• _Required work_
Leaving out the pictures, retype the lines from the top of the listing through the line with "лала фото и видео отчеты!" exactly.
⟨
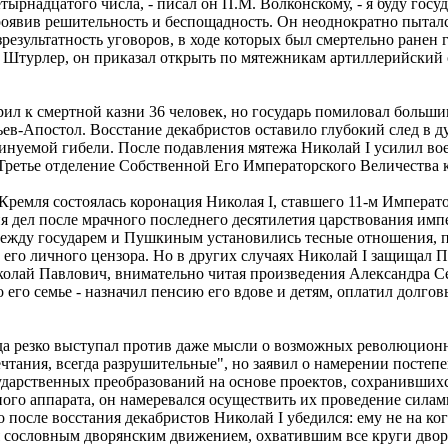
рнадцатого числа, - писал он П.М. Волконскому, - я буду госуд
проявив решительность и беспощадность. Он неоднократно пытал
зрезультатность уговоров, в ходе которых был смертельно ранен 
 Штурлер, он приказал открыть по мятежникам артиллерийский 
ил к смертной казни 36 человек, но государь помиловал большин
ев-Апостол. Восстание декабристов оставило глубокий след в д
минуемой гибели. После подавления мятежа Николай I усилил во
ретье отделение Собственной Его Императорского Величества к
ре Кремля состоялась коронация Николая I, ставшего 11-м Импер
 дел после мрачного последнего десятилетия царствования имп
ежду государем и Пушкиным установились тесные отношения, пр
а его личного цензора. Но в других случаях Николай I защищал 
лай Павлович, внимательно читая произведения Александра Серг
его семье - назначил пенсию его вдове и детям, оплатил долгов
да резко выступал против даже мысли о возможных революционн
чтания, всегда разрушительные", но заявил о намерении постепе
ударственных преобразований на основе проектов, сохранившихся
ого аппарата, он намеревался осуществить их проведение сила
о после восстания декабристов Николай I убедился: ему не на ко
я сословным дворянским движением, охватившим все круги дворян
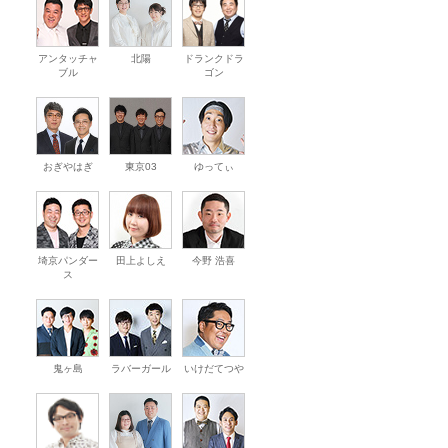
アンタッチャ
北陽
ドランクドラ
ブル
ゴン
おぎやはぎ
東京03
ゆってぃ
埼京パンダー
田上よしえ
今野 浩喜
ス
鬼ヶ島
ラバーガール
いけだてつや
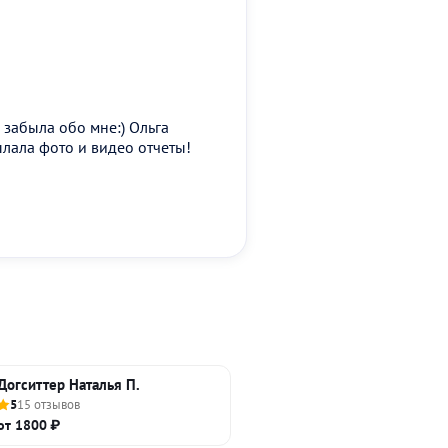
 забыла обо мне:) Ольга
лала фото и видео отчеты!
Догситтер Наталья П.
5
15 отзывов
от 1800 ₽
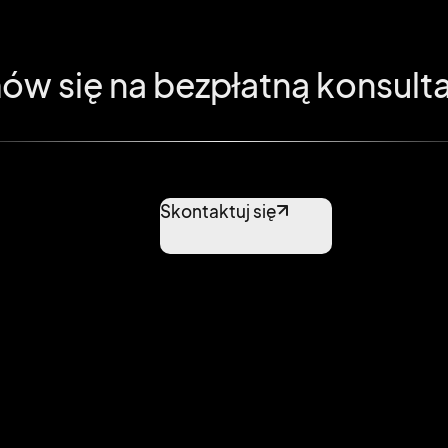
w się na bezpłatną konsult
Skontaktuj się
⟩
• _Exercise answer_
рнадцатого числа, - писал он П.М. Волконскому, - я буду госуд
проявив решительность и беспощадность. Он неоднократно пытал
зрезультатность уговоров, в ходе которых был смертельно ранен 
 Штурлер, он приказал открыть по мятежникам артиллерийский 
ил к смертной казни 36 человек, но государь помиловал большин
ев-Апостол. Восстание декабристов оставило глубокий след в д
минуемой гибели. После подавления мятежа Николай I усилил во
ретье отделение Собственной Его Императорского Величества к
ре Кремля состоялась коронация Николая I, ставшего 11-м Импер
 дел после мрачного последнего десятилетия царствования имп
ежду государем и Пушкиным установились тесные отношения, пр
а его личного цензора. Но в других случаях Николай I защищал 
лай Павлович, внимательно читая произведения Александра Серг
его семье - назначил пенсию его вдове и детям, оплатил долгов
да резко выступал против даже мысли о возможных революционн
чтания, всегда разрушительные", но заявил о намерении постепе
ударственных преобразований на основе проектов, сохранившихся
ого аппарата, он намеревался осуществить их проведение сила
о после восстания декабристов Николай I убедился: ему не на ко
я сословным дворянским движением, охватившим все круги дворян
アンタッチャ
北陽
ドランクドラ
ブル
ゴン
おぎやはぎ
東京03
ゆってぃ
埼京パンダー
田上よしえ
今野 浩喜
ス
鬼ヶ島
ラバーガール
いけだてつや
 забыла обо мне:) Ольга
лала фото и видео отчеты!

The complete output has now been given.